I didn’t really intend to write yet another post about The Intercept and Glenn Greenwald today, I really didn’t. But as I wrote over the Summer, I’ll stop doing it when he stops misleading the public. And it happened again today.
For the record, I’m neither a fan nor a defender of the Director of National Intelligence James Clapper. At the very least, his erroneous, perhaps illegal remarks to Congress about NSA’s metadata collection was a resignation-worthy blunder. However, in his first non-reportorial blog post at The Intercept today, Greenwald excoriated Clapper for the following remark:
CLAPPER: We’re beginning to see changes in the communications behavior of adversaries: particularly terrorists. A disturbing trend, which I anticipate will continue . . . Terrorists and other adversaries of this country are going to school on U.S. intelligence sources, methods, and tradecraft. And the insights they’re gaining are making our job in the intelligence community much, much harder.
Greenwald insisted that there’s no evidence for this statement. He wrote today that these and other remarks are “evidence-free tactics,” “highly predictable, cliched attacks” and “cartoons.”
Indeed, there are occasions when invoking terrorism and 9/11 goes way, way overboard, and I’ve documented some of these instances during both the Bush and Obama administrations over the years.

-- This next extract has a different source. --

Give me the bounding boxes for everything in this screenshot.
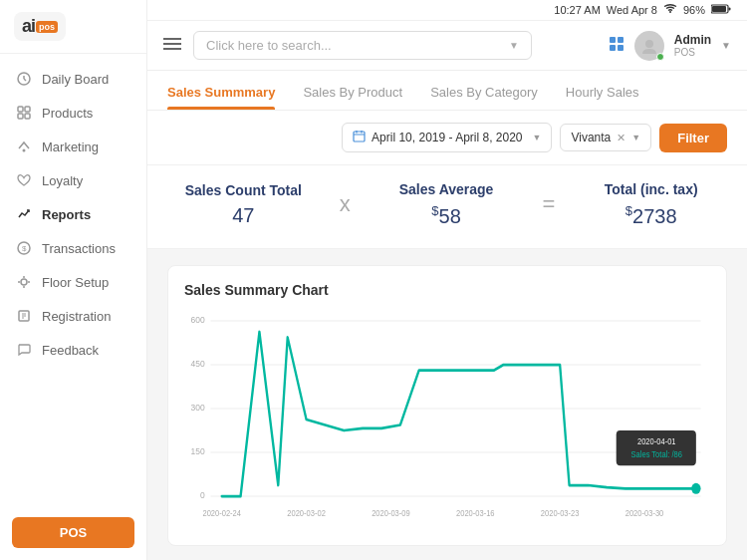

But in this case, Clapper wasn’t lying or exaggerating. You know how I know this? Greenwald and Jeremy Scahill told us. From their NSA/drones article earlier this week:
One problem, he explains, is that targets are increasingly aware of the NSA’s reliance on geolocating, and have moved to thwart the tactic. Some have as many as 16 different SIM cards associated with their identity within the High Value Target system. Others, unaware that their mobile phone is being targeted, lend their phone, with the SIM card in it, to friends, children, spouses and family members.
Some top Taliban leaders, knowing of the NSA’s targeting method, have purposely and randomly distributed SIM cards among their units in order to elude their trackers. “They would do things like go to meetings, take all their SIM cards out, put them in a bag, mix them up, and everybody gets a different SIM card when they leave,” the former drone operator says. “That’s how they confuse us.”
News of NSA’s use of cellphone tracking and the drone program’s reliance upon it as a counterterrorism measure was previously reported by Barton Gellman back in October, based on an Edward Snowden document. Dana Priest also covered the collaboration between NSA tracking and the drone program back in July.
Either way, Greenwald’s two most recent posts at The Intercept are in direct and obvious conflict. But I’m sure he’s hoping we won’t notice.